Task to complete >>
Check each line of the material below for the string "answer", then report how many lines have it, and nothing else.

Input data >>
________
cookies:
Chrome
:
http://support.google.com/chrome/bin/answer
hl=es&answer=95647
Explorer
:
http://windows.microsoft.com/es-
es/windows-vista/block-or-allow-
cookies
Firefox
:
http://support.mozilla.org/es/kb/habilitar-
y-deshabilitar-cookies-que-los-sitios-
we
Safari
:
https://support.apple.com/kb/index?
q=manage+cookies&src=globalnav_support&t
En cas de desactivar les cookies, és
________
Worked solution >>
2